**What to work on:** In the records below, find each line holding the word "ladies" and copy it.

**Dataset extract:**
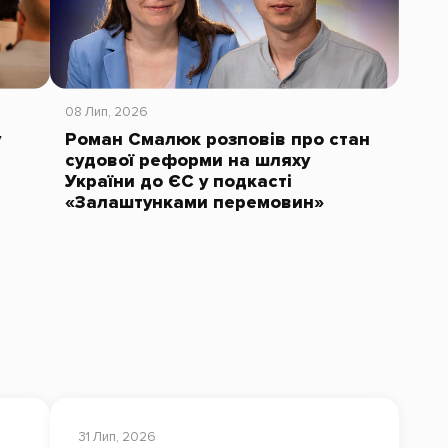
08 Лип, 2026
у
Роман Смалюк розповів про стан
судової реформи на шляху
України до ЄС у подкасті
«Залаштунками перемовин»
31 Лип, 2026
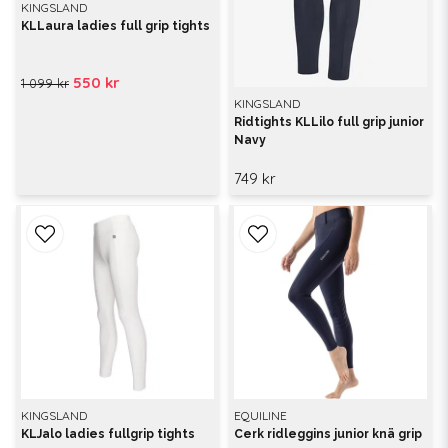
KINGSLAND
KLLaura ladies full grip tights
550 kr
1 099 kr
KINGSLAND
Ridtights KLLilo full grip junior
Navy
749 kr
KINGSLAND
EQUILINE
KLJalo ladies fullgrip tights
Cerk ridleggins junior knä grip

**Solution for this task:**
KLLaura ladies full grip tights
KLJalo ladies fullgrip tights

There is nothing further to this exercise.